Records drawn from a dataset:
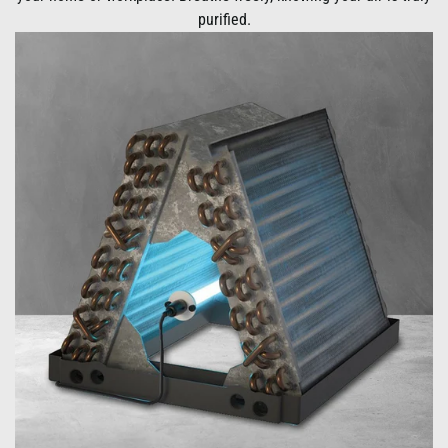
purified.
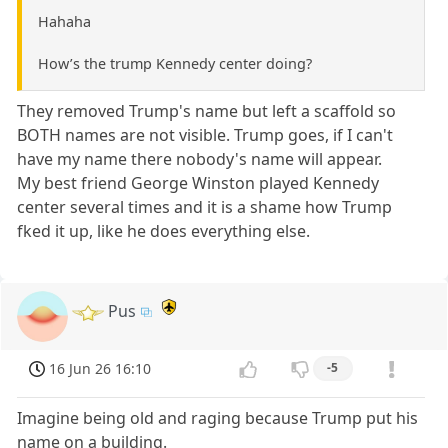
Hahaha
How’s the trump Kennedy center doing?
They removed Trump's name but left a scaffold so
BOTH names are not visible. Trump goes, if I can't
have my name there nobody's name will appear.
My best friend George Winston played Kennedy
center several times and it is a shame how Trump
fked it up, like he does everything else.
Pus
16 Jun 26 16:10
-5
Imagine being old and raging because Trump put his
name on a building.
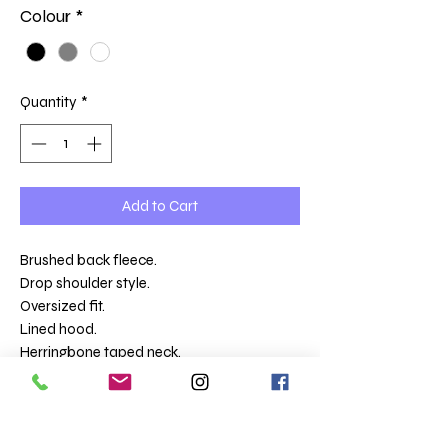
Colour
*
Quantity
*
Add to Cart
Brushed back fleece.
Drop shoulder style.
Oversized fit.
Lined hood.
Herringbone taped neck.
Half moon locker patch.
Two front pockets.
2x1 ribbed cuffs and hem with twin needle
stitching.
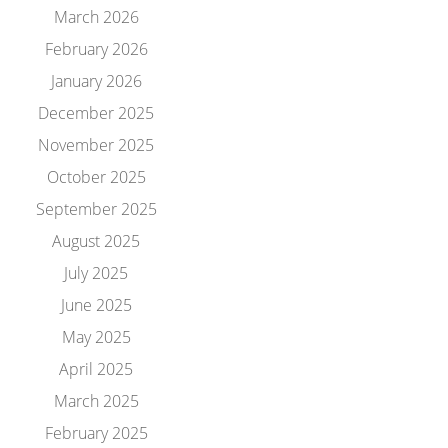
March 2026
February 2026
January 2026
December 2025
November 2025
October 2025
September 2025
August 2025
July 2025
June 2025
May 2025
April 2025
March 2025
February 2025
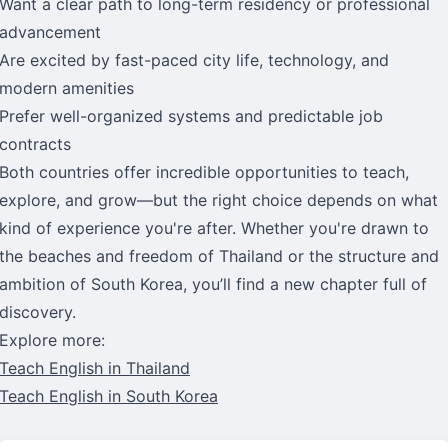
Want a clear path to long-term residency or professional
advancement
Are excited by fast-paced city life, technology, and
modern amenities
Prefer well-organized systems and predictable job
contracts
Both countries offer incredible opportunities to teach,
explore, and grow—but the right choice depends on what
kind of experience you're after. Whether you're drawn to
the beaches and freedom of Thailand or the structure and
ambition of South Korea, you’ll find a new chapter full of
discovery.
Explore more:
Teach English in Thailand
Teach English in South Korea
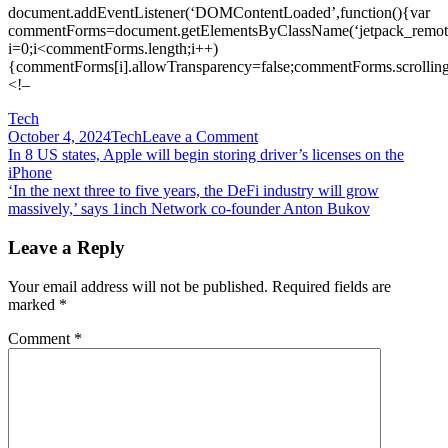
document.addEventListener(‘DOMContentLoaded’,function(){var
commentForms=document.getElementsByClassName(‘jetpack_remote
i=0;i<commentForms.length;i++)
{commentForms[i].allowTransparency=false;commentForms.scrolling
<!–
Tech
on
October 4, 2024
Tech
Leave a Comment
Post
In
In 8 US states, Apple will begin storing driver’s licenses on the
Asia
iPhone
navigation
and
‘In the next three to five years, the DeFi industry will grow
beyond,
massively,’ says 1inch Network co-founder Anton Bukov
mobile
gaming
Leave a Reply
is
on
Your email address will not be published.
Required fields are
the
marked
*
rise
—
Comment
*
and
esports
organizations
are
starting
to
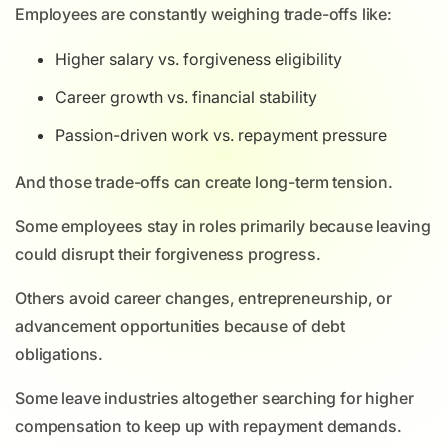
Employees are constantly weighing trade-offs like:
Higher salary vs. forgiveness eligibility
Career growth vs. financial stability
Passion-driven work vs. repayment pressure
And those trade-offs can create long-term tension.
Some employees stay in roles primarily because leaving
could disrupt their forgiveness progress.
Others avoid career changes, entrepreneurship, or
advancement opportunities because of debt
obligations.
Some leave industries altogether searching for higher
compensation to keep up with repayment demands.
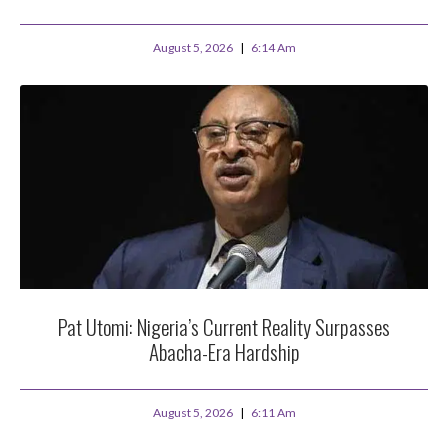
August 5, 2026
6:14 Am
Pat Utomi: Nigeria’s Current Reality Surpasses
Abacha-Era Hardship
August 5, 2026
6:11 Am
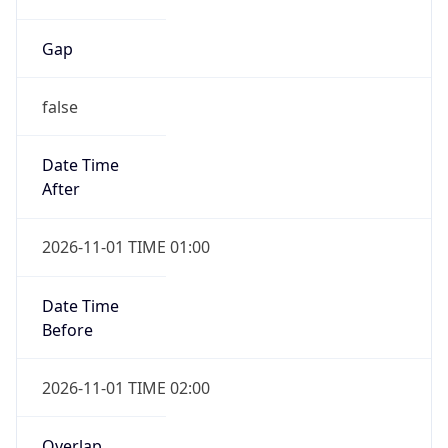
Gap
false
Date Time
After
2026-11-01 TIME 01:00
Date Time
Before
2026-11-01 TIME 02:00
Overlap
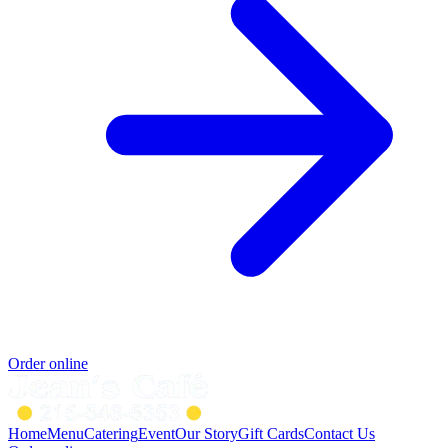
Order online
Home
Menu
Catering
Event
Our Story
Gift Cards
Contact Us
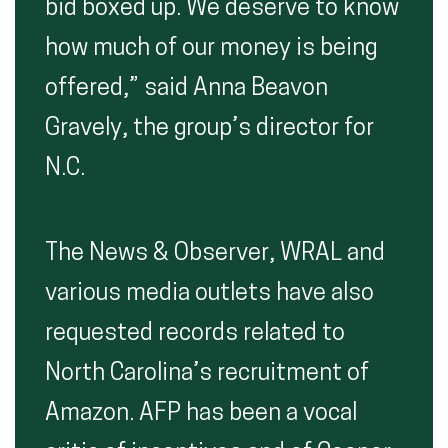
bid boxed up. We deserve to know
how much of our money is being
offered,” said Anna Beavon
Gravely, the group’s director for
N.C.
The News & Observer, WRAL and
various media outlets have also
requested records related to
North Carolina’s recruitment of
Amazon. AFP has been a vocal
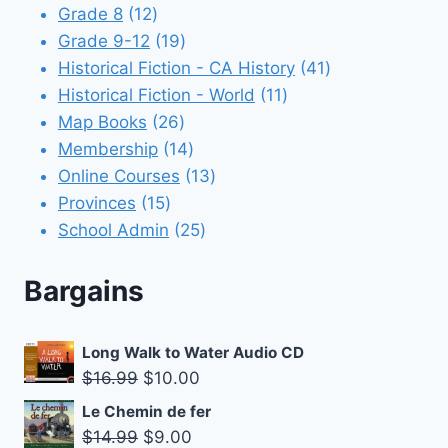
12
products
Grade 8
12
products
19
Grade 9-12
19
products
41
Historical Fiction - CA History
41
11
products
Historical Fiction - World
11
26
products
Map Books
26
products
14
Membership
14
products
13
Online Courses
13
15
products
Provinces
15
products
25
School Admin
25
products
Bargains
Long Walk to Water Audio CD
Original
Current
$
16.99
$
10.00
price
price
Le Chemin de fer
was:
is:
Original
Current
$
14.99
$
9.00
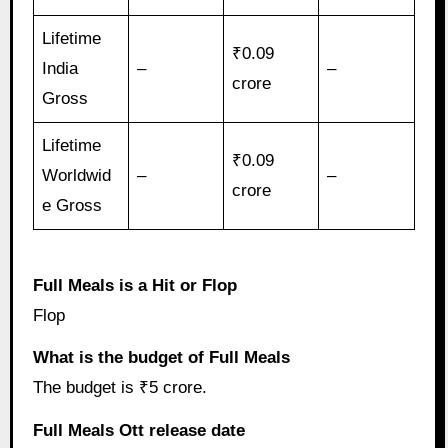
Lifetime
₹0.09
India
–
–
crore
Gross
Lifetime
₹0.09
Worldwid
–
–
crore
e Gross
Full Meals is a Hit or Flop
Flop
What is the budget of Full Meals
The budget is ₹5 crore.
Full Meals Ott release date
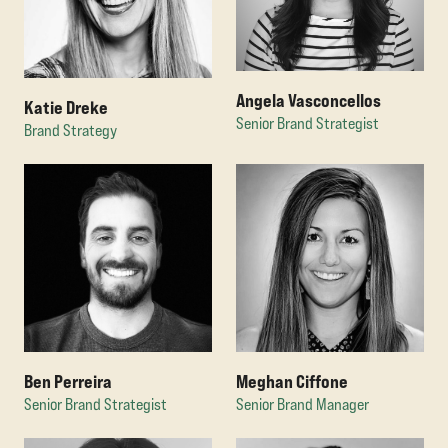
Angela Vasconcellos
Katie Dreke
Senior Brand Strategist
Brand Strategy
Ben Perreira
Meghan Ciffone
Senior Brand Strategist
Senior Brand Manager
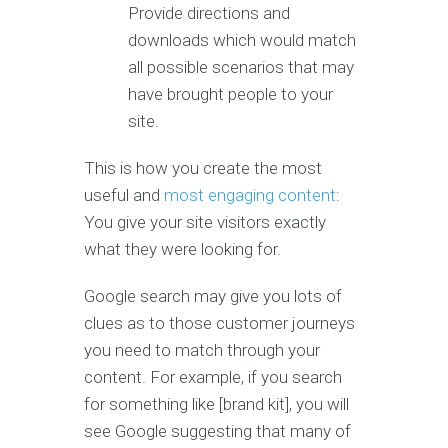
Provide directions and
downloads which would match
all possible scenarios that may
have brought people to your
site.
This is how you create the most
useful and
most engaging content
:
You give your site visitors exactly
what they were looking for.
Google search may give you lots of
clues as to those customer journeys
you need to match through your
content. For example, if you search
for something like [brand kit], you will
see Google suggesting that many of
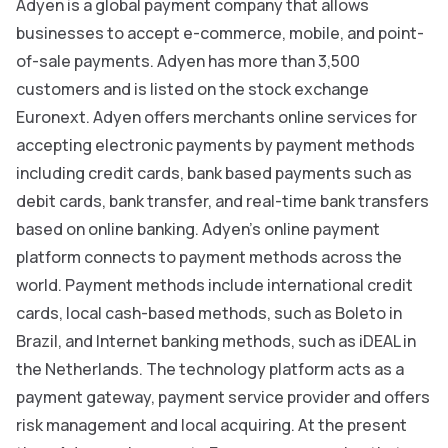
Adyen is a global payment company that allows
businesses to accept e-commerce, mobile, and point-
of-sale payments. Adyen has more than 3,500
customers and is listed on the stock exchange
Euronext. Adyen offers merchants online services for
accepting electronic payments by payment methods
including credit cards, bank based payments such as
debit cards, bank transfer, and real-time bank transfers
based on online banking. Adyen’s online payment
platform connects to payment methods across the
world. Payment methods include international credit
cards, local cash-based methods, such as Boleto in
Brazil, and Internet banking methods, such as iDEAL in
the Netherlands. The technology platform acts as a
payment gateway, payment service provider and offers
risk management and local acquiring. At the present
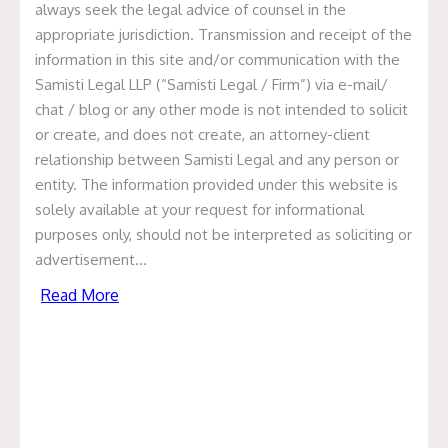
always seek the legal advice of counsel in the
appropriate jurisdiction. Transmission and receipt of the
information in this site and/or communication with the
Samisti Legal LLP (“Samisti Legal / Firm”) via e-mail/
Update on NephroPlus
chat / blog or any other mode is not intended to solicit
or create, and does not create, an attorney-client
Philippines Deal
relationship between Samisti Legal and any person or
entity. The information provided under this website is
January 1, 2021
solely available at your request for informational
We are pleased to have been recently involved in a deal
purposes only, should not be interpreted as soliciting or
closing transaction of NephroPlus. NephroPlus, a dialysis
advertisement…
network company has acquired a majority stake in Royal
Read More
Care Dialysis Centres Inc. (RCDC), a reputed dialysis
network in Phillippines. NephroPlus, through this
strategic partnership, has become the top Indian dialysis
network to extend overseas, marking the company’s
transition to becoming a Multinational Corporation.
Samisti was closely involved in this transaction which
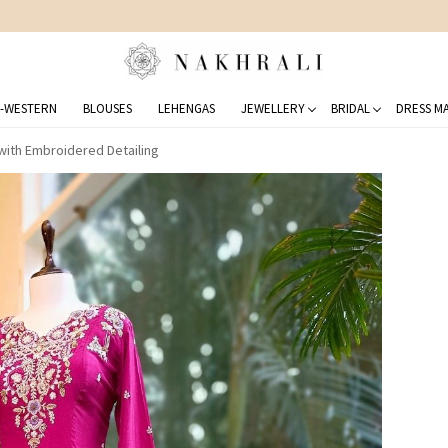
FREE SHIPPING ON DOMESTIC ORDERS OVER 1500 INR
-WESTERN
BLOUSES
LEHENGAS
JEWELLERY
BRIDAL
DRESS MA
with Embroidered Detailing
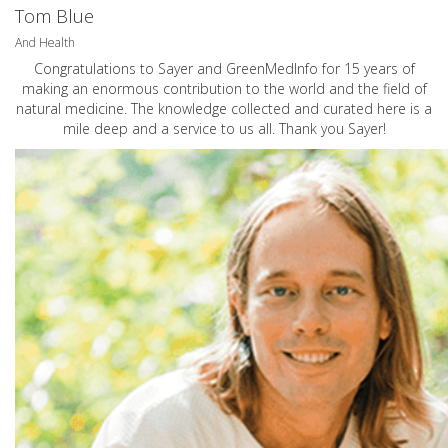
Tom Blue
And Health
Congratulations to Sayer and GreenMedInfo for 15 years of
making an enormous contribution to the world and the field of
natural medicine. The knowledge collected and curated here is a
mile deep and a service to us all. Thank you Sayer!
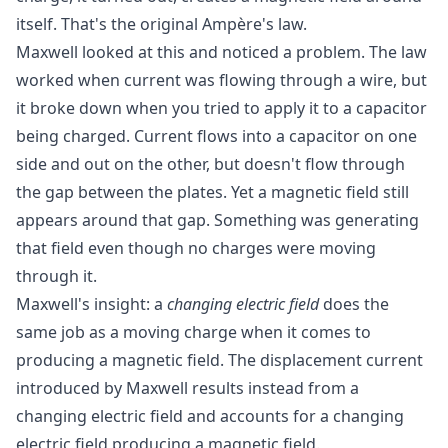
itself. That's the original Ampère's law.
Maxwell looked at this and noticed a problem. The law
worked when current was flowing through a wire, but
it broke down when you tried to apply it to a capacitor
being charged. Current flows into a capacitor on one
side and out on the other, but doesn't flow through
the gap between the plates. Yet a magnetic field still
appears around that gap. Something was generating
that field even though no charges were moving
through it.
Maxwell's insight: a
changing electric field
does the
same job as a moving charge when it comes to
producing a magnetic field. The displacement current
introduced by Maxwell results instead from a
changing electric field and accounts for a changing
electric field producing a magnetic field.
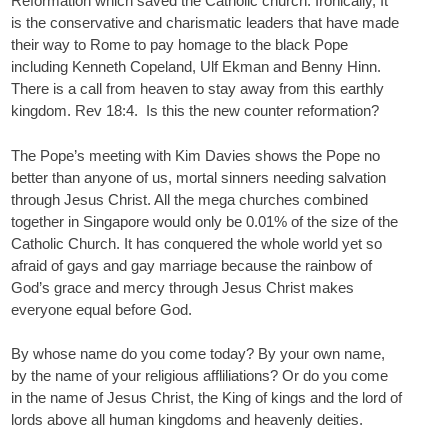
Reformation which saved the Catholic church. Ironically, It
is the conservative and charismatic leaders that have made
their way to Rome to pay homage to the black Pope
including Kenneth Copeland, Ulf Ekman and Benny Hinn.
There is a call from heaven to stay away from this earthly
kingdom. Rev 18:4. Is this the new counter reformation?
The Pope’s meeting with Kim Davies shows the Pope no
better than anyone of us, mortal sinners needing salvation
through Jesus Christ. All the mega churches combined
together in Singapore would only be 0.01% of the size of the
Catholic Church. It has conquered the whole world yet so
afraid of gays and gay marriage because the rainbow of
God’s grace and mercy through Jesus Christ makes
everyone equal before God.
By whose name do you come today? By your own name,
by the name of your religious affliliations? Or do you come
in the name of Jesus Christ, the King of kings and the lord of
lords above all human kingdoms and heavenly deities.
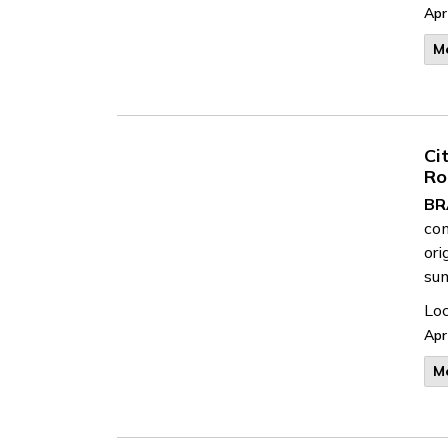
Apr
M
Ci
Ro
BR
com
ori
su
Loc
Apr
M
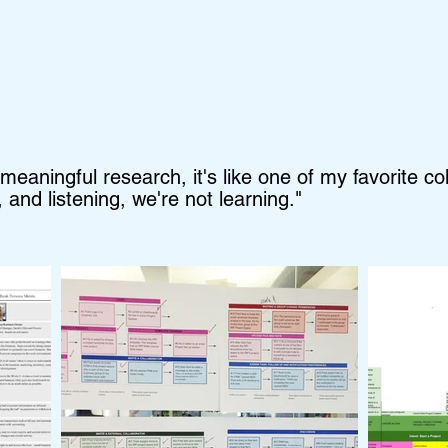
aningful research, it's like one of my favorite col
 and listening, we're not learning."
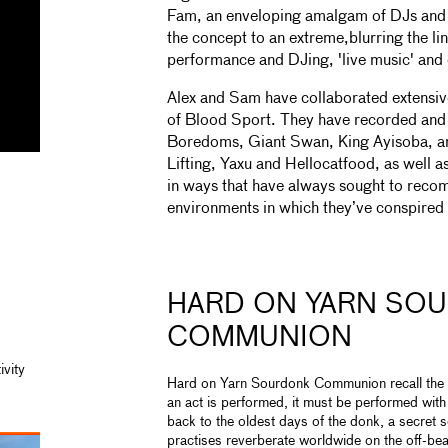
Fam, an enveloping amalgam of DJs and a
the concept to an extreme,blurring the li
performance and DJing, 'live music' and
Alex and Sam have collaborated extensiv
of Blood Sport. They have recorded and
Boredoms, Giant Swan, King Ayisoba, a
Lifting, Yaxu and Hellocatfood, as well
in ways that have always sought to reco
environments in which they’ve conspired 
HARD ON YARN SO
COMMUNION
ivity
Hard on Yarn Sourdonk Communion recall the he
an act is performed, it must be performed wit
back to the oldest days of the donk, a secret
practises reverberate worldwide on the off-bea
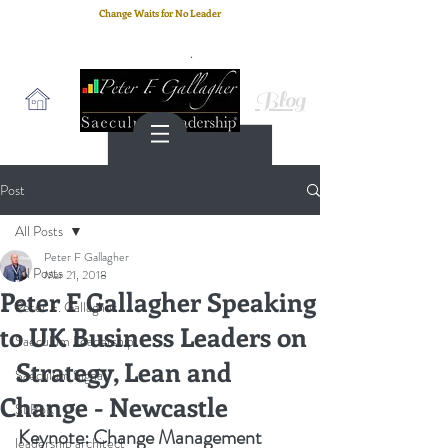
Change Waits for No Leader
Email
: peter.gallagher@a2B.consulting
Cell
: +44 75 4147 2955
Blog
Post
All Posts
Peter F Gallagher
All Posts
Mar 21, 2018
Peter F Gallagher Speaking
Peter F. Gallagher
to UK Business Leaders on
Saeculum Leadership
Strategy, Lean and
Saeculum Signal
Change - Newcastle
SLBoK
Keynote: C
hange Management 
leadership architect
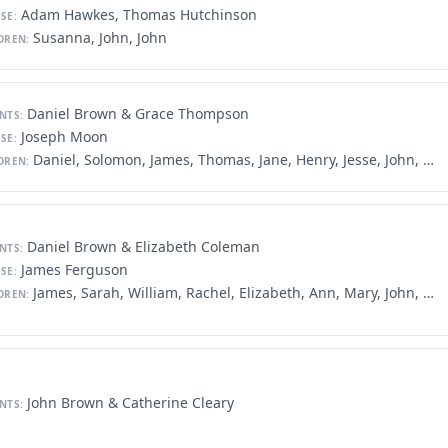
Adam Hawkes, Thomas Hutchinson
SE:
Susanna, John, John
DREN:
Daniel Brown & Grace Thompson
NTS:
Joseph Moon
SE:
Daniel, Solomon, James, Thomas, Jane, Henry, Jesse, John, Joseph, Samuel, Grace, William, Mary
DREN:
Daniel Brown & Elizabeth Coleman
NTS:
James Ferguson
SE:
James, Sarah, William, Rachel, Elizabeth, Ann, Mary, John, Samuel
DREN:
John Brown & Catherine Cleary
NTS:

Task goal: A word-for-word reproduction is needed of the lines above from the line containing "Maxwell looked at" through the line containing "their way to", with both ends kept and no pictures.

Completed exercise:
Maxwell looked at this and noticed a problem. The law
worked when current was flowing through a wire, but
it broke down when you tried to apply it to a capacitor
being charged. Current flows into a capacitor on one
side and out on the other, but doesn't flow through
the gap between the plates. Yet a magnetic field still
appears around that gap. Something was generating
that field even though no charges were moving
through it.
Maxwell's insight: a
changing electric field
does the
same job as a moving charge when it comes to
producing a magnetic field. The displacement current
introduced by Maxwell results instead from a
changing electric field and accounts for a changing
electric field producing a magnetic field.
Reformation which saved the Catholic church. Ironically, It
is the conservative and charismatic leaders that have made
their way to Rome to pay homage to the black Pope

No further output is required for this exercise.